Saved data entries:
··········

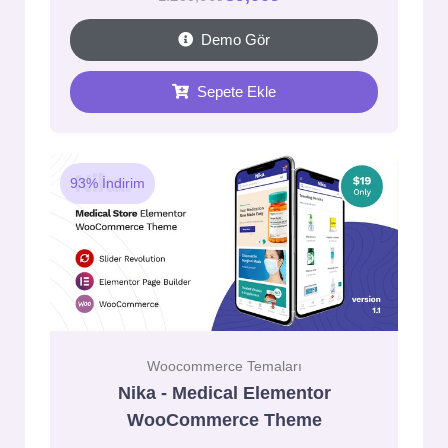
Demo Gör
Sepete Ekle
93% İndirim
Woocommerce Temaları
Nika - Medical Elementor
WooCommerce Theme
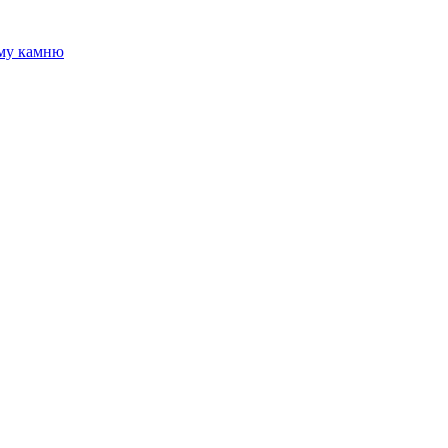
ому камню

··········

(EXERCISE INSTRUCTIONS):
Quote each entry above verbatim and drop the pictures.

(SOLUTION FOR THIS TASK):
Demo Gör
Sepete Ekle
93% İndirim
Woocommerce Temaları
Nika - Medical Elementor
WooCommerce Theme
ому камню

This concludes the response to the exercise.